OpenAI’s advisers presented company executives with the option of waiting until 2027 to go public with a $1 trillion valuation, or lower the targeted valuation for a quicker I.P.O. Mr. Altman, said one person in contact with him on the topic, responded that any change to the trillion-dollar valuation was a nonstarter.
OpenAI is also grappling with other issues. Late last year, Sarah Friar, the company’s chief financial officer, said it was not pursuing an I.P.O. at the time and was focusing on shoring up its finances. Since then, it has continued to pour money into data centers and computing power, with no indications of slowing down.

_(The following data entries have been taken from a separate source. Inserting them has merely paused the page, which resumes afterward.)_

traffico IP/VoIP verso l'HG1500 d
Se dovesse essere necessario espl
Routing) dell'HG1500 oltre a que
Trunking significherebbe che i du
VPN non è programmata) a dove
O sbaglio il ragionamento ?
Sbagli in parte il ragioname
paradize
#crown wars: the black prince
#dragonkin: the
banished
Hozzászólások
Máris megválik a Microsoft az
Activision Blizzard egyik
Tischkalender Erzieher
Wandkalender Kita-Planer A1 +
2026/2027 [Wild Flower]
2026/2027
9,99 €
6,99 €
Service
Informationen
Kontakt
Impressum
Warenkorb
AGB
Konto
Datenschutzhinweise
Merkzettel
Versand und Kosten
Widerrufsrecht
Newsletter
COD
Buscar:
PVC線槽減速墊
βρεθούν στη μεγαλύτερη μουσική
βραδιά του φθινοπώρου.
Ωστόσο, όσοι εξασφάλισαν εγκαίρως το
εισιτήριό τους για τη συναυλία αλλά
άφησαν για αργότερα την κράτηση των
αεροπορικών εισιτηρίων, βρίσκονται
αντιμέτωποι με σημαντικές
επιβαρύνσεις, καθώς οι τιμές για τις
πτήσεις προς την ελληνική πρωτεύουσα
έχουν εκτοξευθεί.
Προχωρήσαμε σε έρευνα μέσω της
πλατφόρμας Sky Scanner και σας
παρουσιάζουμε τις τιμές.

The company is also spending heavily on marketing and recruiting high-profile engineering talent from companies like Meta and Google. It is searching for other lines of revenue, including dabbling with placing ads inside ChatGPT and striking e-commerce deals with companies like Shopify and Stripe that would allow people to buy things from online stores directly inside ChatGPT.
Those initiatives are still in early experimental phases, two OpenAI employees said. OpenAI reported roughly $13 billion in revenue in 2025, one of the people said, a number the company hopes to triple this year. OpenAI said this year that it was generating $2 billion in revenue each month.
But some OpenAI executives appeared to have changed their minds about an I.P.O. just a few months after Ms. Friar said the company was not looking to go public. The Wall Street Journal reported that the company planned to go public by the end of 2026.
That surprised some employees because they thought the company was not on a strong enough financial footing, two people familiar with the company’s plans said.
OpenAI faces acute pressures. Anthropic, which offers a Claude Code tool for creating sophisticated software code, has had success selling its service to businesses. At the same time, Google’s Gemini, the tech giant’s flagship consumer A.I. product, has become popular with users.
After years of surging downloads of ChatGPT’s consumer app, those numbers have slowed and continue to hover around 900 million users, surprising investors who believed the company would easily hit one billion.
Over the past six months, OpenAI has undergone a near-complete overhaul. Under Fidji Simo, the chief executive of artificial general intelligence deployment, OpenAI has started dropping “side quests” — a term describing nonessential tasks in a role-playing game — including money-losing divisions like its video generator app, Sora. And to match Anthropic, OpenAI is building a sales team to push Codex, its coding product, to larger business customers.
Despite hesitation around an I.P.O., OpenAI executives believe the company is moving in the right direction, according to two employees. More than five million people use Codex on a weekly basis, the company said in a blog post this month.
The company also recently announced that it had more than two million business customers. And last week, the company recruited Noam Shazeer, away from Google, a hire widely seen as a coup across the insular A.I. research community. Mr. Shazeer was one of the authors of a 2017 paper introducing the “transformer architecture” in A.I. (or the T in ChatGPT).